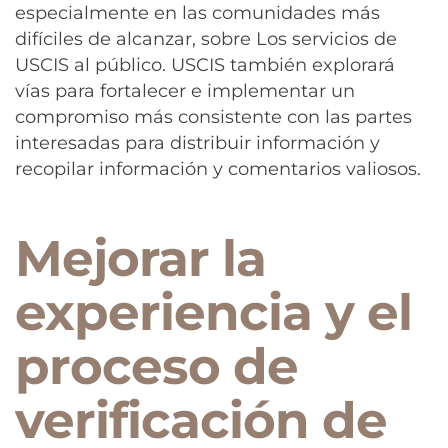
especialmente en las comunidades más
difíciles de alcanzar, sobre Los servicios de
USCIS al público. USCIS también explorará
vías para fortalecer e implementar un
compromiso más consistente con las partes
interesadas para distribuir información y
recopilar información y comentarios valiosos.
Mejorar la
experiencia y el
proceso de
verificación de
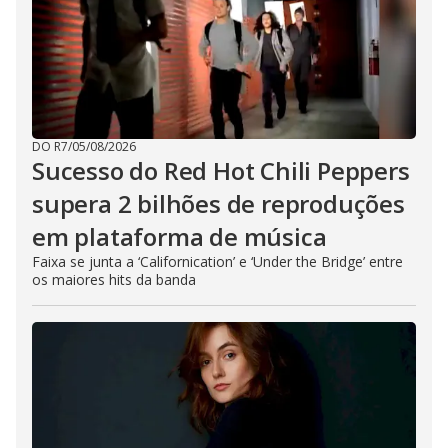
DO R7
/
05/08/2026
Sucesso do Red Hot Chili Peppers
supera 2 bilhões de reproduções
em plataforma de música
Faixa se junta a ‘Californication’ e ‘Under the Bridge’ entre
os maiores hits da banda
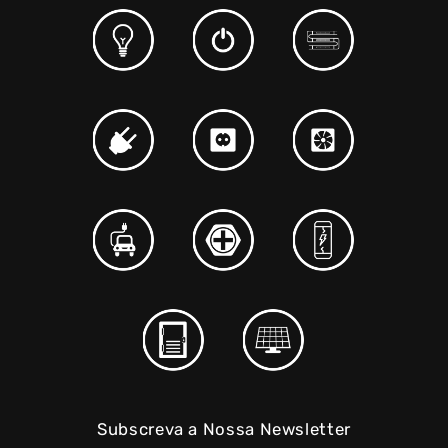
Subscreva a Nossa Newsletter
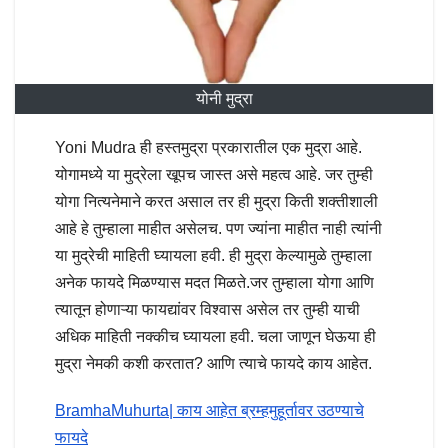
योनी मुद्रा
Yoni Mudra ही हस्तमुद्रा प्रकारातील एक मुद्रा आहे.
योगामध्ये या मुद्रेला खूपच जास्त असे महत्व आहे. जर तुम्ही
योगा नित्यनेमाने करत असाल तर ही मुद्रा किती शक्तीशाली
आहे हे तुम्हाला माहीत असेलच. पण ज्यांना माहीत नाही त्यांनी
या मुद्रेची माहिती घ्यायला हवी. ही मुद्रा केल्यामुळे तुम्हाला
अनेक फायदे मिळण्यास मदत मिळते.जर तुम्हाला योगा आणि
त्यातून होणाऱ्या फायद्यांवर विश्वास असेल तर तुम्ही याची
अधिक माहिती नक्कीच घ्यायला हवी. चला जाणून घेऊया ही
मुद्रा नेमकी कशी करतात? आणि त्याचे फायदे काय आहेत.
BramhaMuhurta| काय आहेत ब्रम्हमुहूर्तावर उठण्याचे
फायदे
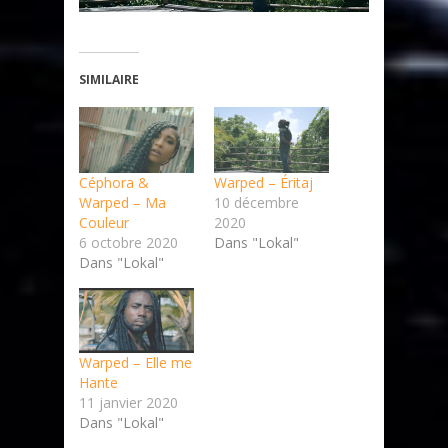
SIMILAIRE
Céphora &
Warped – Éritaj
Warped – Ma
10 décembre
Couleur
2020
6 octobre 2020
Dans "Lokal"
Dans "Lokal"
Warped – Elle me
Hante
11 janvier 2020
Dans "Lokal"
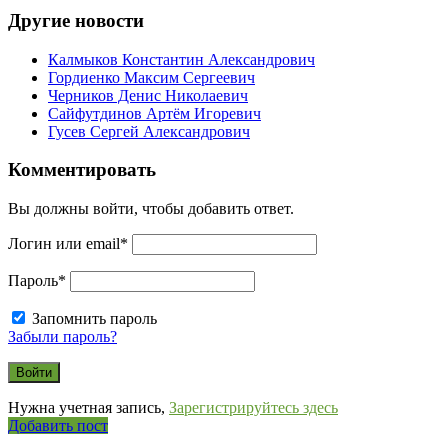
Другие новости
Калмыков Константин Александрович
Гордиенко Максим Сергеевич
Черников Денис Николаевич
Сайфутдинов Артём Игоревич
Гусев Сергей Александрович
Комментировать
Вы должны войти, чтобы добавить ответ.
Логин или email
*
Пароль
*
Запомнить пароль
Забыли пароль?
Нужна учетная запись,
Зарегистрируйтесь здесь
Боковая
Добавить пост
Adv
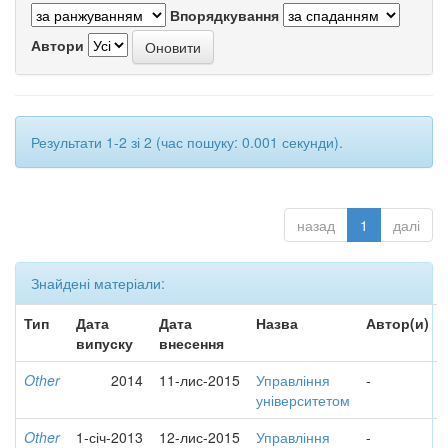
Впорядкування
Автори
Результати 1-2 зі 2 (час пошуку: 0.001 секунди).
назад
1
далі
Знайдені матеріали:
Тип
Дата
Дата
Назва
Автор(и)
випуску
внесення
Other
2014
11-лис-2015
Управління
-
університетом
Other
1-січ-2013
12-лис-2015
Управління
-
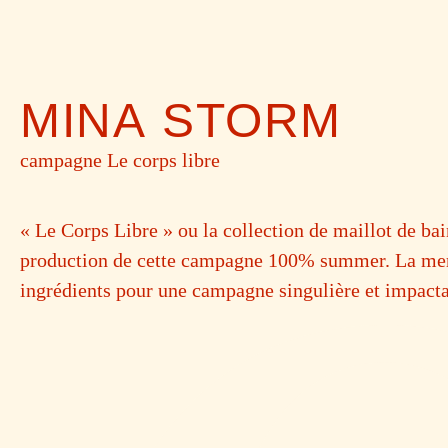
MINA STORM
campagne Le corps libre
« Le Corps Libre » ou la collection de maillot de bain
production de cette campagne 100% summer. La mer, 
ingrédients pour une campagne singulière et impacta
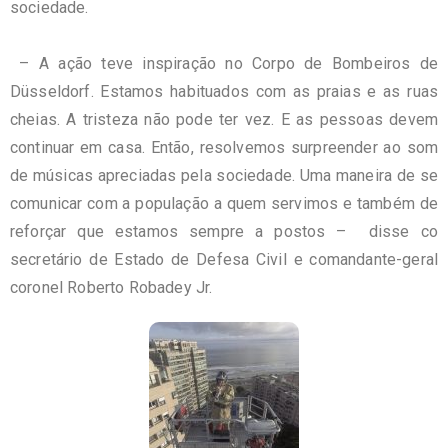
sociedade.
– A ação teve inspiração no Corpo de Bombeiros de
Düsseldorf. Estamos habituados com as praias e as ruas
cheias. A tristeza não pode ter vez. E as pessoas devem
continuar em casa. Então, resolvemos surpreender ao som
de músicas apreciadas pela sociedade. Uma maneira de se
comunicar com a população a quem servimos e também de
reforçar que estamos sempre a postos – disse co
secretário de Estado de Defesa Civil e comandante-geral
coronel Roberto Robadey Jr.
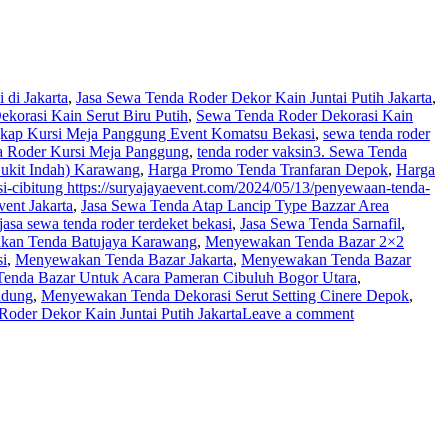
 di Jakarta
,
Jasa Sewa Tenda Roder Dekor Kain Juntai Putih Jakarta
,
korasi Kain Serut Biru Putih
,
Sewa Tenda Roder Dekorasi Kain
kap Kursi Meja Panggung Event Komatsu Bekasi
,
sewa tenda roder
a Roder Kursi Meja Panggung
,
tenda roder vaksin
3. Sewa Tenda
Bukit Indah) Karawang
,
Harga Promo Tenda Tranfaran Depok
,
Harga
si-cibitung https://suryajayaevent.com/2024/05/13/penyewaan-tenda-
ent Jakarta
,
Jasa Sewa Tenda Atap Lancip Type Bazzar Area
jasa sewa tenda roder terdeket bekasi
,
Jasa Sewa Tenda Sarnafil
,
an Tenda Batujaya Karawang
,
Menyewakan Tenda Bazar 2×2
si
,
Menyewakan Tenda Bazar Jakarta
,
Menyewakan Tenda Bazar
nda Bazar Untuk Acara Pameran Cibuluh Bogor Utara
,
ndung
,
Menyewakan Tenda Dekorasi Serut Setting Cinere Depok
,
Roder Dekor Kain Juntai Putih Jakarta
Leave a comment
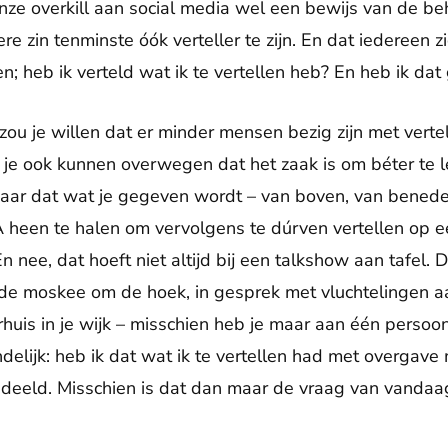
nze overkill aan social media wel een bewijs van de be
e zin tenminste óók verteller te zijn. En dat iedereen z
n; heb ik verteld wat ik te vertellen heb? En heb ik da
ou je willen dat er minder mensen bezig zijn met verte
je ook kunnen overwegen dat het zaak is om béter te le
n naar dat wat je gegeven wordt – van boven, van benede
 heen te halen om vervolgens te dúrven vertellen op e
 nee, dat hoeft niet altijd bij een talkshow aan tafel. 
n de moskee om de hoek, in gesprek met vluchtelingen a
huis in je wijk – misschien heb je maar aan één persoon 
ndelijk: heb ik dat wat ik te vertellen had met overga
deeld. Misschien is dat dan maar de vraag van vandaag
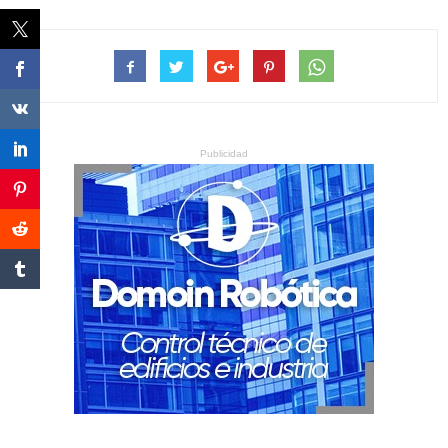
Publicidad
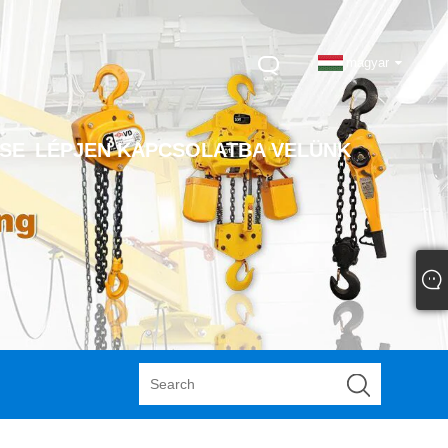
magyar
SE
LÉPJEN KAPCSOLATBA VELÜNK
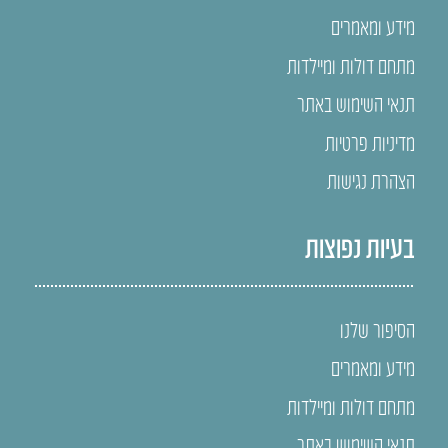
מידע ומאמרים
מתחם דולות ומיילדות
תנאי השימוש באתר
מדיניות פרטיות
הצהרת נגישות
בעיות נפוצות
הסיפור שלנו
מידע ומאמרים
מתחם דולות ומיילדות
תנאי השימוש באתר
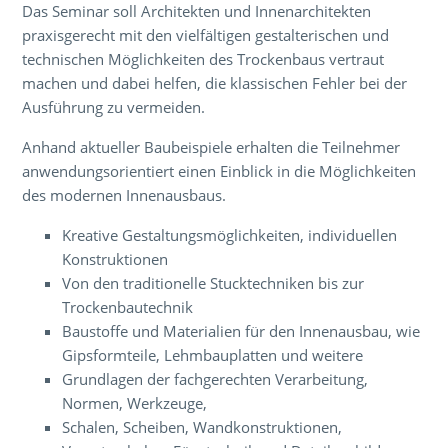
Das Seminar soll Architekten und Innenarchitekten
praxisgerecht mit den vielfältigen gestalterischen und
technischen Möglichkeiten des Trockenbaus vertraut
machen und dabei helfen, die klassischen Fehler bei der
Ausführung zu vermeiden.
Anhand aktueller Baubeispiele erhalten die Teilnehmer
anwendungsorientiert einen Einblick in die Möglichkeiten
des modernen Innenausbaus.
Kreative Gestaltungsmöglichkeiten, individuellen
Konstruktionen
Von den traditionelle Stucktechniken bis zur
Trockenbautechnik
Baustoffe und Materialien für den Innenausbau, wie
Gipsformteile, Lehmbauplatten und weitere
Grundlagen der fachgerechten Verarbeitung,
Normen, Werkzeuge,
Schalen, Scheiben, Wandkonstruktionen,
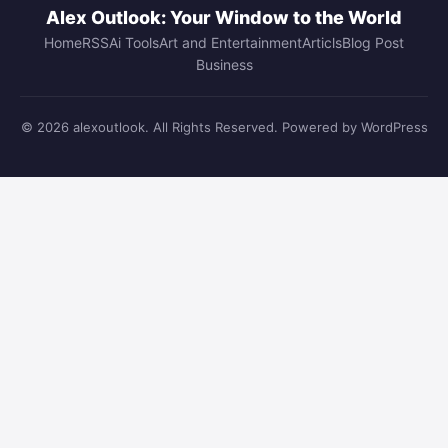
Alex Outlook: Your Window to the World
Home
RSS
Ai Tools
Art and Entertainment
Articls
Blog Post
Business
© 2026 alexoutlook. All Rights Reserved. Powered by WordPress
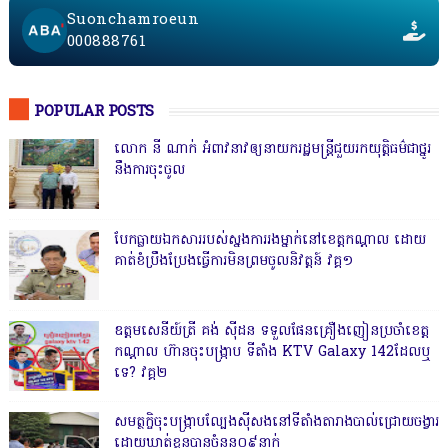
Suonchamroeun
000888761
POPULAR POSTS
លោក នី ណាក់ អំពាវនាវឲ្យនាយករដ្ឋមន្ត្រីជួយរកយុត្តិធម៌ជាថ្នូរ
នឹងការចុះចូល
បែកធ្លាយឯកសាររបស់ស្នងការរងម្នាក់នៅខេត្តកណ្ដាល ដោយ
គាត់ខំប្រឹងប្រែងធ្វើការមិនព្រមចូលនិវត្តន៍ វគ្គ១
ឧត្តមសេនីយ៍ត្រី គង់ ស៊ីដន ទទួលផែនគ្រឿងញៀនប្រចាំខេត្ត
កណ្តាល ហ៊ានចុះបង្ក្រាប ទីតាំង KTV Galaxy 142ដែលឬ
ទេ? វគ្គ២
សមត្ថកិ្ចចុះបង្ក្រាបល្បែងស៊ីសងនៅទីតាំងតារាងបាល់ជ្រោយចង្វារ
ដោយឃាត់ខ្លួនបានចំនួន០៩នាក់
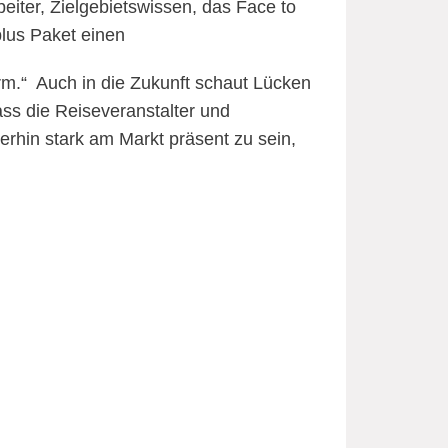
iter, Zielgebietswissen, das Face to
lus Paket einen
orm.“ Auch in die Zukunft schaut Lücken
ss die Reiseveranstalter und
terhin stark am Markt präsent zu sein,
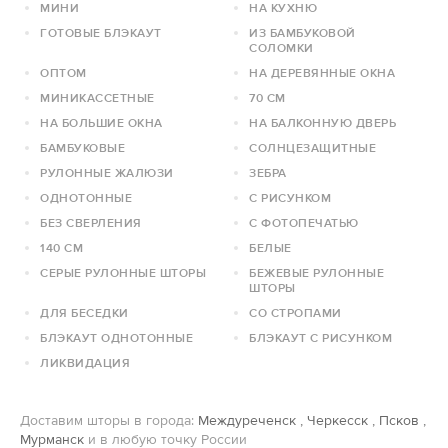
МИНИ
НА КУХНЮ
ГОТОВЫЕ БЛЭКАУТ
ИЗ БАМБУКОВОЙ
СОЛОМКИ
ОПТОМ
НА ДЕРЕВЯННЫЕ ОКНА
МИНИКАССЕТНЫЕ
70 СМ
НА БОЛЬШИЕ ОКНА
НА БАЛКОННУЮ ДВЕРЬ
БАМБУКОВЫЕ
СОЛНЦЕЗАЩИТНЫЕ
РУЛОННЫЕ ЖАЛЮЗИ
ЗЕБРА
ОДНОТОННЫЕ
С РИСУНКОМ
БЕЗ СВЕРЛЕНИЯ
С ФОТОПЕЧАТЬЮ
140 СМ
БЕЛЫЕ
СЕРЫЕ РУЛОННЫЕ ШТОРЫ
БЕЖЕВЫЕ РУЛОННЫЕ
ШТОРЫ
ДЛЯ БЕСЕДКИ
СО СТРОПАМИ
БЛЭКАУТ ОДНОТОННЫЕ
БЛЭКАУТ С РИСУНКОМ
ЛИКВИДАЦИЯ
Доставим шторы в города:
Междуреченск
,
Черкесск
,
Псков
,
Мурманск
и в любую точку России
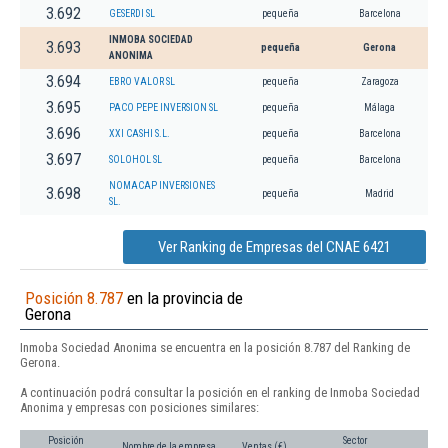
3.692
GESERDI SL
pequeña
Barcelona
INMOBA SOCIEDAD
3.693
pequeña
Gerona
ANONIMA
3.694
EBRO VALOR SL
pequeña
Zaragoza
3.695
PACO PEPE INVERSION SL
pequeña
Málaga
3.696
XXI CASHI S.L.
pequeña
Barcelona
3.697
SOLOHOL SL
pequeña
Barcelona
NOMACAP INVERSIONES
3.698
pequeña
Madrid
SL.
Ver Ranking de Empresas del CNAE 6421
Posición 8.787
en la provincia de
Gerona
Inmoba Sociedad Anonima se encuentra en la posición 8.787 del Ranking de
Gerona.
A continuación podrá consultar la posición en el ranking de Inmoba Sociedad
Anonima y empresas con posiciones similares:
Posición
Sector
Nombre de la empresa
Ventas (€)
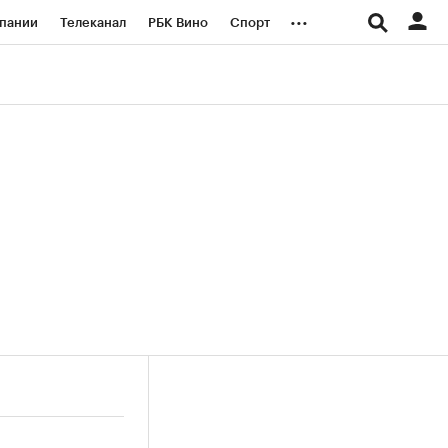
...
пании
Телеканал
РБК Вино
Спорт
ые проекты
Город
Стиль
Крипто
Спецпроекты СПб
логии и медиа
Финансы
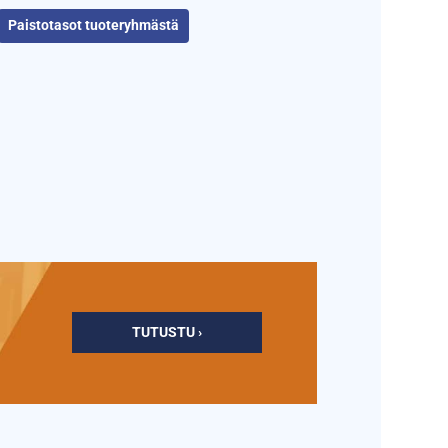
Paistotasot tuoteryhmästä
TUTUSTU ›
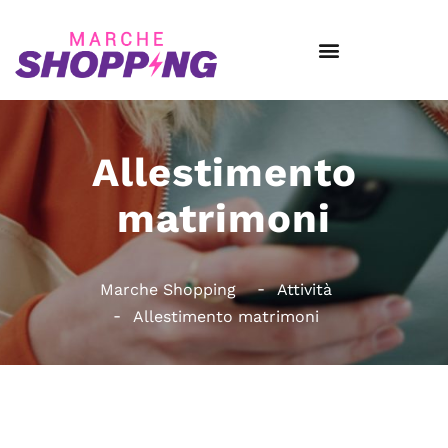
Allestimento
matrimoni
Marche Shopping
Attività
Allestimento matrimoni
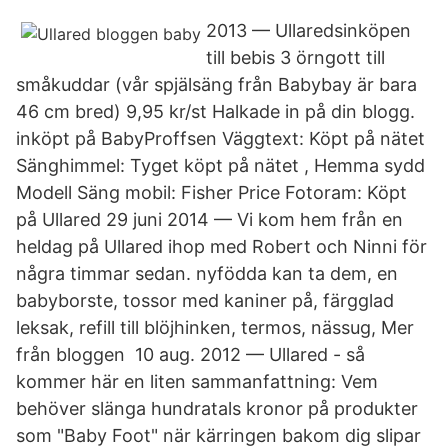
2013 — Ullaredsinköpen
till bebis 3 örngott till
småkuddar (vår spjälsäng från Babybay är bara
46 cm bred) 9,95 kr/st Halkade in på din blogg.
inköpt på BabyProffsen Väggtext: Köpt på nätet
Sänghimmel: Tyget köpt på nätet , Hemma sydd
Modell Säng mobil: Fisher Price Fotoram: Köpt
på Ullared 29 juni 2014 — Vi kom hem från en
heldag på Ullared ihop med Robert och Ninni för
några timmar sedan. nyfödda kan ta dem, en
babyborste, tossor med kaniner på, färgglad
leksak, refill till blöjhinken, termos, nässug, Mer
från bloggen 10 aug. 2012 — Ullared - så
kommer här en liten sammanfattning: Vem
behöver slänga hundratals kronor på produkter
som "Baby Foot" när kärringen bakom dig slipar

TASK TO COMPLETE: All lines with the word "Warped" are needed; pull them from the entries and copy each.

WRITTEN ANSWER:
Warped – Éritaj
Warped – Ma
Warped – Elle me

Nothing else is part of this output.